Calvin trips to offer spring break service

Thu, Mar 08, 2007
Myrna Anderson

Every year during spring break, a sizeable contingent of Calvin College students forgoes the traditional exodus to the beach for a chance to work in some less exotic communities.

This year, from Friday, March 16 through Saturday, March 24, 60 Calvin students and five mentors will participate in a quintet of service-learning spring break trips.

The goal of the trips—three of which will involve ongoing Katrina relief—is not merely service, but learning, says Calvin associate director of service-learning Lori Gesink.

“We don’t kid ourselves to think that one week of going somewhere and doing something is making a major difference in the lives of people we’re going to work alongside,” Gesink maintains. “So our goal is that students will be exposed to learning opportunities that they might not glean in any other learning situation, and, through the process of conversation and reflection, that their understanding for social issues and justice might be expanded.”

Ten students will be working with the Boston Project, a community-based organization in Boston that fosters renewal in urban neighborhoods.

“They will work with children. They work with the homeless.
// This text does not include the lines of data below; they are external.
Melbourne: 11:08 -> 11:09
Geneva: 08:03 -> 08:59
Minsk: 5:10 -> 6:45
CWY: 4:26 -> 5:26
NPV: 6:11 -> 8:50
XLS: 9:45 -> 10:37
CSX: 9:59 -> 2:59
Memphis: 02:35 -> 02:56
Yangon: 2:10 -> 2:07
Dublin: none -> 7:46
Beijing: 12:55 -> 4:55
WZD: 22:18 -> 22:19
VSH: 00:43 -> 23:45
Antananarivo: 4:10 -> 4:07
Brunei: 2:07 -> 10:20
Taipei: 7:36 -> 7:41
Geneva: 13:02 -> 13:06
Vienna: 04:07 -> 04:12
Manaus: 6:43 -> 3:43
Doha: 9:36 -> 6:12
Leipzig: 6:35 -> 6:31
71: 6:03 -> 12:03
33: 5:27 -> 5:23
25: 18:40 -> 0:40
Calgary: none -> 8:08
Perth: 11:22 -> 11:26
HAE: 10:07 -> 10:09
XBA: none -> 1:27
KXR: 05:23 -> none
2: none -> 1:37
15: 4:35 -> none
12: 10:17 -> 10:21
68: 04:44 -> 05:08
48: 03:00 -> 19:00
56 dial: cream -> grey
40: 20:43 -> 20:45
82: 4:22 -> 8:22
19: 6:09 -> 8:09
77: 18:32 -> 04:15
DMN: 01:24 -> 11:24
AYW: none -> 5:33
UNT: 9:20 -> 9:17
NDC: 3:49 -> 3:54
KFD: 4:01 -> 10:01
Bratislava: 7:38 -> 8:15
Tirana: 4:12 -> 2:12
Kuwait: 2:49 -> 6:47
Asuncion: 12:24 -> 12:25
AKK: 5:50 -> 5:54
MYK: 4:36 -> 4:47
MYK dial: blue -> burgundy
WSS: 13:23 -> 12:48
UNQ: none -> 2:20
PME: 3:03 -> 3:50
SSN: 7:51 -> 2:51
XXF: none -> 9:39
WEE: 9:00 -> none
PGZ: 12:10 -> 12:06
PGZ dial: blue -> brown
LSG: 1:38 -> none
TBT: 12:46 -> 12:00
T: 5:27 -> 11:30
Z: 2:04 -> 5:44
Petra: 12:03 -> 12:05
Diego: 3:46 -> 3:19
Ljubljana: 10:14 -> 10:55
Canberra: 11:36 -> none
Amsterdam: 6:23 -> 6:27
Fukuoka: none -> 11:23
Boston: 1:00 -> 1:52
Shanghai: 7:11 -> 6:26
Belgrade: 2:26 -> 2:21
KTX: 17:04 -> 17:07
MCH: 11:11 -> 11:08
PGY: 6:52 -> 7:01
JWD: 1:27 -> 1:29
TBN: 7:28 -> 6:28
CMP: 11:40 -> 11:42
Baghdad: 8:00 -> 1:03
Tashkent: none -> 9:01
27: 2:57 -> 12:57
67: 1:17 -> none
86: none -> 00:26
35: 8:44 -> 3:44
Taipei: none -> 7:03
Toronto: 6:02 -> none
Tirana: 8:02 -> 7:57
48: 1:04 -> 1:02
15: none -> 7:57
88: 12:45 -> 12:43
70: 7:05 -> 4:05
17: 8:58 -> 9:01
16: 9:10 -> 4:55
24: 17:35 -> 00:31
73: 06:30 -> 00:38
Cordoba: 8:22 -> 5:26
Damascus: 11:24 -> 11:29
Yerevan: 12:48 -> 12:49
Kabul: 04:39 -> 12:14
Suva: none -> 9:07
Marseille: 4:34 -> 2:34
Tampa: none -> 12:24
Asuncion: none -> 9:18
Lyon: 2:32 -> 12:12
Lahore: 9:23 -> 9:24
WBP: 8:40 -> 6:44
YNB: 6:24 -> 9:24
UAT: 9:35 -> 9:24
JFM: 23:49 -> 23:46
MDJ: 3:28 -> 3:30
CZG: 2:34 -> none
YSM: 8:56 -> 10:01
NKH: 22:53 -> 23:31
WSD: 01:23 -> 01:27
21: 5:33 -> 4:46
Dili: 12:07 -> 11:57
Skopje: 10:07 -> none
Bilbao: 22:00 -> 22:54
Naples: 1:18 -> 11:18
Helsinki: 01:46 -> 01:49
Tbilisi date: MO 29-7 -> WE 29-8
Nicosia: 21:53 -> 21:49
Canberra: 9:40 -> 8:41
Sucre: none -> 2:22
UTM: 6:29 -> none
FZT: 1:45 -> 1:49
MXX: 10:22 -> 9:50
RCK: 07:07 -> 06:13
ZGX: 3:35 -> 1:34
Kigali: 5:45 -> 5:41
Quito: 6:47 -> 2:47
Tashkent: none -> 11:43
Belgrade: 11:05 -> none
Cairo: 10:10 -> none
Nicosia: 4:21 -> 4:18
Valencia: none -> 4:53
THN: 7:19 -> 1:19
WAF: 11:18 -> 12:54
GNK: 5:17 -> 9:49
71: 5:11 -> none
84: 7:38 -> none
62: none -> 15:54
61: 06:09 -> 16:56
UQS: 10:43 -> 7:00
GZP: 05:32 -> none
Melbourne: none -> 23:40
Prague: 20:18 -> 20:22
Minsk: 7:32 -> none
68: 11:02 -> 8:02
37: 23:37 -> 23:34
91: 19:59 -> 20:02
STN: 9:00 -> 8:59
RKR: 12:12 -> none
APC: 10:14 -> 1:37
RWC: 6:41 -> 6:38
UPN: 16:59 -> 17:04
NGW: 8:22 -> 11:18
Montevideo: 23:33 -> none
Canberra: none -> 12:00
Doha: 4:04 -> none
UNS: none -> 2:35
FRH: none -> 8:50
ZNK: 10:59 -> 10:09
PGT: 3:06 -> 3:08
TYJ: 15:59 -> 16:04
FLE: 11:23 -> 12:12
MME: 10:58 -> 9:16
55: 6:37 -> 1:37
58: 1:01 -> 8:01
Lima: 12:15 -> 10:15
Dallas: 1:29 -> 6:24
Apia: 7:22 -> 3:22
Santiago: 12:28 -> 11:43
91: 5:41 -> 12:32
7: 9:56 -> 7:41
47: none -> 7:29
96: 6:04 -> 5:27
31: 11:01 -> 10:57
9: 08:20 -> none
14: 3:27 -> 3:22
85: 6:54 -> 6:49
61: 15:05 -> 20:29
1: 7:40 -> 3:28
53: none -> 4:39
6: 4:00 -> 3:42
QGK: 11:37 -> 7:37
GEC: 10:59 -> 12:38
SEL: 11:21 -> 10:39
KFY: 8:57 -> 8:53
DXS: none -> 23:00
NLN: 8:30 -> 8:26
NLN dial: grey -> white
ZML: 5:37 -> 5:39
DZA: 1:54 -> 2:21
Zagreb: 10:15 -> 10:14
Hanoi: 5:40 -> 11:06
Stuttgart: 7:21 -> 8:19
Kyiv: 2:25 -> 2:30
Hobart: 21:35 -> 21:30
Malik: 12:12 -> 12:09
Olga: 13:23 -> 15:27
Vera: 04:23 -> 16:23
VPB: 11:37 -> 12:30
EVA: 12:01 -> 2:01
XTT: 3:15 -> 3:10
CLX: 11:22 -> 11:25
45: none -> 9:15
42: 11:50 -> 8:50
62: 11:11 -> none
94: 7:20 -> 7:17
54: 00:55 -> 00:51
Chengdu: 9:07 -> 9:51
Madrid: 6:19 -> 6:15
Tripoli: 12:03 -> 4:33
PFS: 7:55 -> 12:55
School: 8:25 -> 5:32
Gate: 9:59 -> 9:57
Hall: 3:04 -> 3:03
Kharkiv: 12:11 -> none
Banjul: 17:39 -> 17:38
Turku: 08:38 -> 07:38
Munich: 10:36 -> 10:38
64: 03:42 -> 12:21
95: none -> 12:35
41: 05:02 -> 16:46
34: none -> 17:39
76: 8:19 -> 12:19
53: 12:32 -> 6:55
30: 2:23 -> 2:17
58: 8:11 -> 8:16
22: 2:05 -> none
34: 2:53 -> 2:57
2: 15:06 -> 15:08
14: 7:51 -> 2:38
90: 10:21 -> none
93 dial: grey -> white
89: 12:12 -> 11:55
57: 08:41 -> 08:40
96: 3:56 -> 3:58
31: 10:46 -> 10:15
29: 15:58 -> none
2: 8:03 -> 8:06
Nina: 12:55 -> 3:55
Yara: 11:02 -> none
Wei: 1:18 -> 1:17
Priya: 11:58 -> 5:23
The students do a plethora of different projects to gain a broad exposure to the social issues of urban ministry,” says Gesink.

Seven students will do grounds maintenance at Rehoboth Christian School in Rehoboth, New Mexico.

The remaining three trips will continue Katrina restoration efforts: Twelve students will work with the Christian Reformed World Relief Committee (CRWRC) in Franklinton, Louisiana; twelve more will work with Samaritan’s Purse (evangelist Franklin Graham’s organization) in Chalmette, Louisiana; and 18 students will travel to Houma, Louisiana to work alongside members of First Baptist Church.

The last-mentioned trip will be mentored by Dan Vandersteen, a counselor in Calvin’s Broene Center, who will be working on Katrina efforts in Houma for the second time. Vandersteen had his first introduction to the community in Katrina’s immediate wake in 2005.

“I went down with the Red Cross right after the levee broke, and it was utter chaos,” he remembers. “I was assigned to a shelter. There were 1,500 people there, and there were three mental health people. I did a lot of listening—helped people make decisions about whether they were going Pennsylvania, Utah, Texas, California, Arkansas. Buses would come, and they would drop off stuff and be willing to take people back. And while I was there, I stayed at the First Baptist Church. That’s how I got to know the people from the church.”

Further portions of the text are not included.